I hated to do it, but two nights later I called Uncle Ray to ask for his help with Ben again. I had plans to meet Nicole for dinner, and Andrew had an important meeting. He'd only given me three hours notice, but I couldn't help but shake the feeling that he knew he wasn't going to be able to watch Ben as soon as I told him about my dinner date. He often encouraged me to go out but almost every time I did, I needed to find someone else to babysit. It was as if Andrew couldn't handle being alone with him. 

Couldn't handle it or didn't want to. 

And of course Uncle Ray had to change his plans with Sara Beth which not only made me feel awful but meant he was running late coming over which in turn meant I was running late to meet Nicole at the restaurant. 

I never ran late. 

But on the few occasions when I couldn't help it, I hated it. I jumped into the cab waiting at the curb and glanced at my watch.

It was after six. It would take at least another twenty minutes to get downtown, which meant I would be at least ten minutes late.

"There's construction on the freeway, Miss," the cabbie said from the front seat. "Okay with you if I take side roads?"

"Sure." Now I'd be even later. "No problem."

"I'll get you there as soon as I can. Don't worry."

I nodded and sent Nicole a text to let her know. In moments my phone beeped with a message.

NP. Got news. C U soon. 

If Nicole had news, she wouldn't want to hear about my concerns with Andrew.
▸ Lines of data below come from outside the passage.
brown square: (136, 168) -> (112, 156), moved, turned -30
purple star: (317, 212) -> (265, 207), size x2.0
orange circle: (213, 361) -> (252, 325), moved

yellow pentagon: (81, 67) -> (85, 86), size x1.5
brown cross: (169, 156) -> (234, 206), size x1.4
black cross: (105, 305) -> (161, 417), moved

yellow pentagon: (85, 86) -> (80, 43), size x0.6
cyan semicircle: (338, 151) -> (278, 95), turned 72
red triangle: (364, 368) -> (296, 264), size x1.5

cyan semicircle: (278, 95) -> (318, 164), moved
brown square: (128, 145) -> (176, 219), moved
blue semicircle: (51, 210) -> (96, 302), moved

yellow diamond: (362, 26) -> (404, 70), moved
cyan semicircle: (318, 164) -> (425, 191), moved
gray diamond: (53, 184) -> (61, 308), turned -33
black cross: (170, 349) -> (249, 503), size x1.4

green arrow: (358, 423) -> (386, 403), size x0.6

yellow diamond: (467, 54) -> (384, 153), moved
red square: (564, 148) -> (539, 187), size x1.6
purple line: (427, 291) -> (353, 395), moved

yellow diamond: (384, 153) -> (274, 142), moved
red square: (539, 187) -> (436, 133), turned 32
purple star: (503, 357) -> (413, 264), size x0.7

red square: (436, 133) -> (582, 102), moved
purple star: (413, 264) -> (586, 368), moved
It's not like they were new anyway. She would just say the same thing she always did. She'd tell me to leave him. Life was too short and I deserved better. That Ben did too. I knew it all by heart, she'd said it so often. It was impossible to explain things to Nicole. How could I explain to someone without children that it was better for Ben to have a part-time, somewhat absent father than no father at all. And if I left Andrew, that's exactly what would happen.  
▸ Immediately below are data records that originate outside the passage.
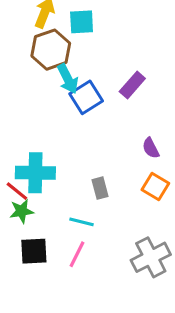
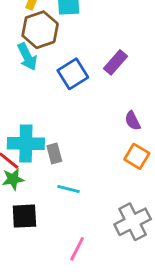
cyan arrow: (68, 79) -> (27, 57), moved
gray rectangle: (100, 188) -> (54, 153), moved
pink line: (77, 254) -> (77, 249), moved

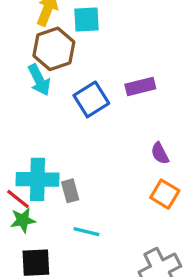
purple rectangle: (115, 62) -> (140, 86), turned 35

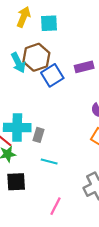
brown hexagon: (54, 49) -> (36, 57), moved
gray rectangle: (70, 191) -> (38, 135), turned 32

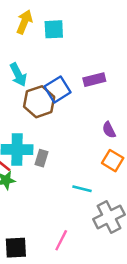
brown hexagon: (36, 57) -> (39, 102), moved
cyan line: (49, 162) -> (82, 189), moved
black square: (16, 182) -> (16, 248), moved

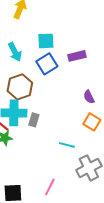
cyan square: (54, 29) -> (46, 41), moved
brown hexagon: (39, 102) -> (20, 87), moved

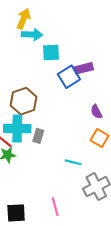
cyan arrow: (15, 52) -> (32, 35), moved, turned -60
blue square: (47, 64) -> (69, 77), moved
pink line: (50, 187) -> (55, 207), turned -42

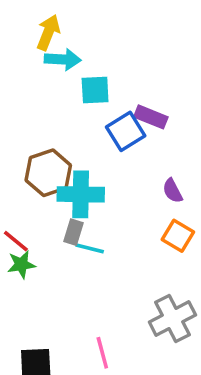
purple rectangle: (84, 68) -> (151, 117), turned 36
cyan cross: (17, 129) -> (81, 194), moved
cyan line: (73, 162) -> (90, 248), moved

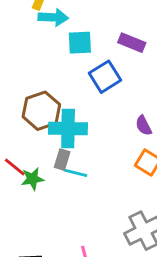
purple rectangle: (151, 117) -> (132, 43), moved
green star: (21, 265) -> (33, 179), moved

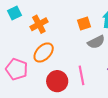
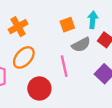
pink line: (82, 75) -> (64, 66), moved

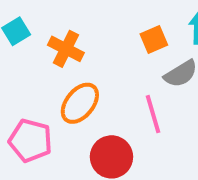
orange cross: (18, 27) -> (66, 49), turned -30

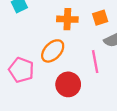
orange cross: (66, 49) -> (67, 19), moved, turned -30

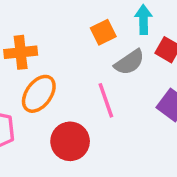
orange cross: (67, 19) -> (21, 52), moved

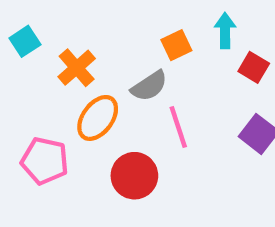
orange cross: (21, 52) -> (77, 68), turned -36
gray semicircle: (129, 62) -> (149, 86), moved

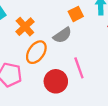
pink line: (178, 127) -> (79, 68), moved

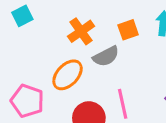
orange cross: (25, 27) -> (81, 31), moved

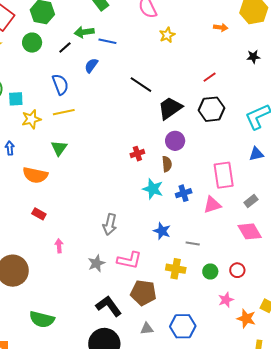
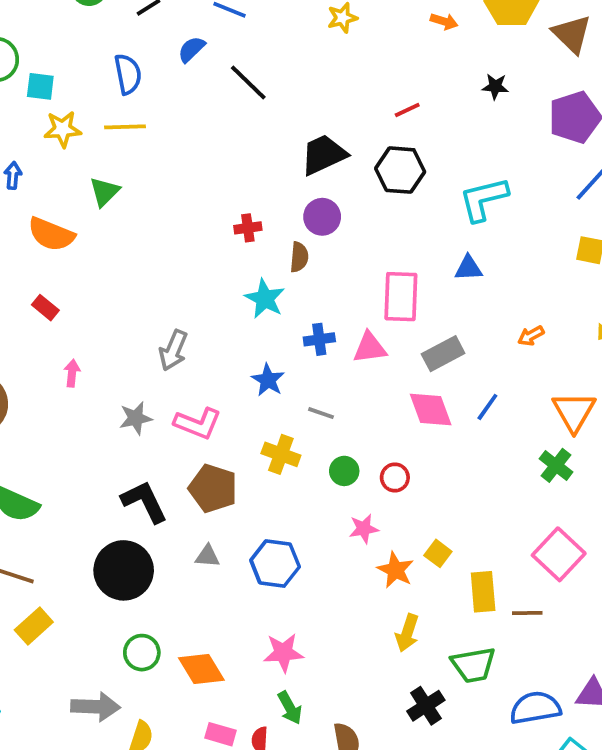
black line: (141, 85) -> (248, 83), moved
blue cross: (184, 193) -> (319, 339), moved
gray rectangle: (251, 201) -> (443, 354), size x1.5

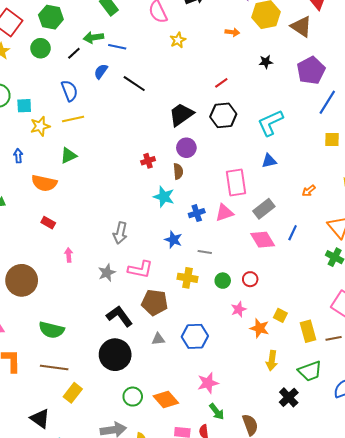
green triangle: (104, 192) -> (68, 155), turned 30

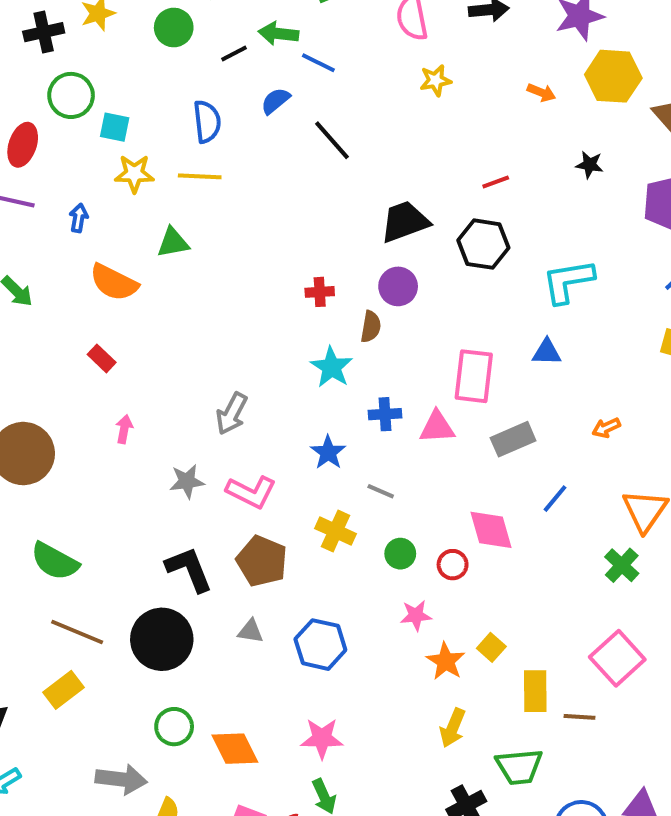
pink diamond: (263, 240) -> (491, 530), moved
brown line: (54, 368) -> (77, 632), moved

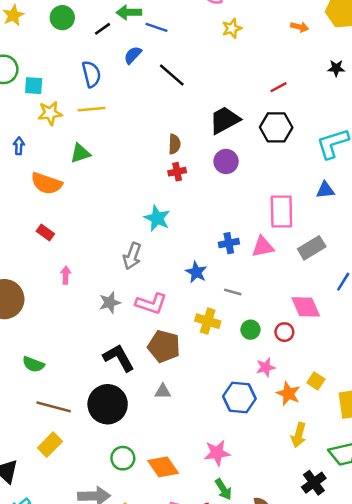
brown semicircle: (371, 327) -> (174, 144), moved
cyan star: (332, 367) -> (157, 218), moved
green semicircle: (55, 561) -> (33, 364), size x0.7
blue hexagon: (320, 645) -> (239, 398), moved

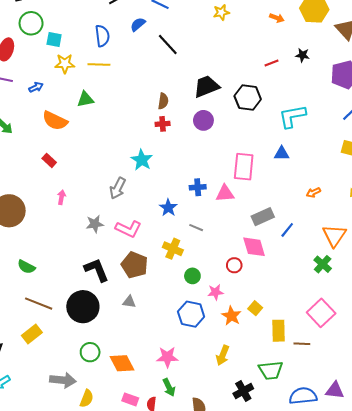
red line: (279, 87) -> (271, 63), moved
blue arrow: (19, 146) -> (36, 87), turned 56
gray rectangle: (312, 248) -> (263, 217), moved
green circle: (250, 330) -> (192, 276), moved
yellow arrow: (299, 435) -> (223, 355), moved

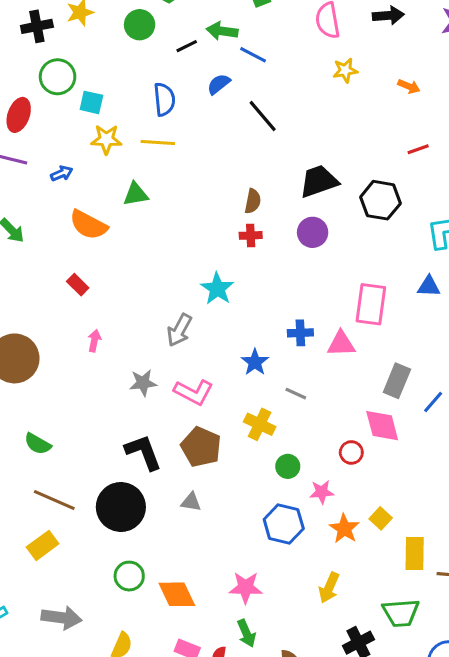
orange arrow: (277, 18) -> (409, 86), moved
gray rectangle: (263, 217) -> (397, 381), turned -45
gray arrow: (63, 380) -> (61, 618), moved

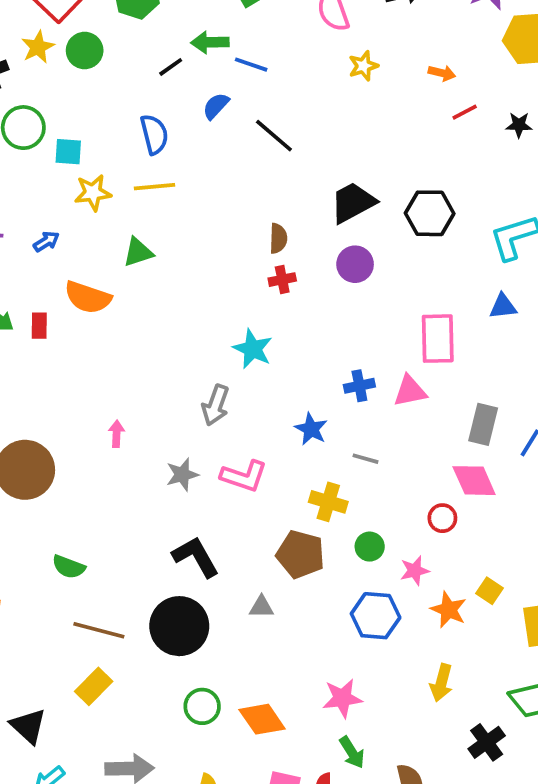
green circle: (140, 25) -> (85, 51), moved
red line: (418, 149) -> (465, 112), moved
red rectangle: (78, 285) -> (39, 326), moved, turned 55
brown pentagon: (201, 447) -> (300, 554), moved

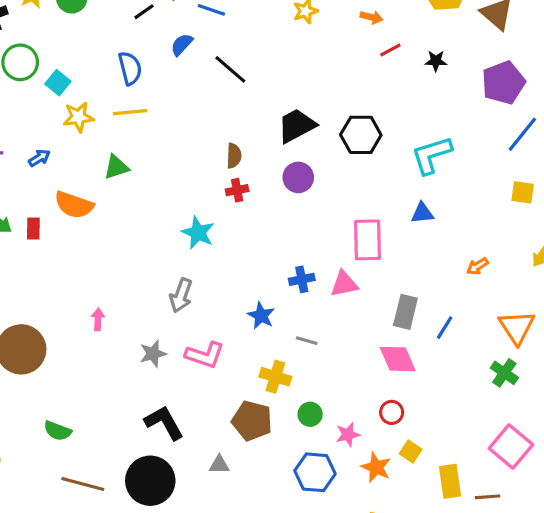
cyan square: (68, 152) -> (58, 83), turned 35
cyan star: (253, 349) -> (198, 233), moved
red circle: (442, 518) -> (392, 412), moved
I looked out the window without seeing the scenery flashing past my window. Instead I replayed for the hundredth time the conversation I had the other day with Uncle Ray. I couldn't really leave Andrew and live at the lake. Could I? 

Lake Lillian was beautiful. Peaceful. Going to visit with Uncle Ray as a child I'd  always felt happiest there. And Ben loved it too. But to live? Without Andrew? I loved Andrew. But Andrew didn't love Ben.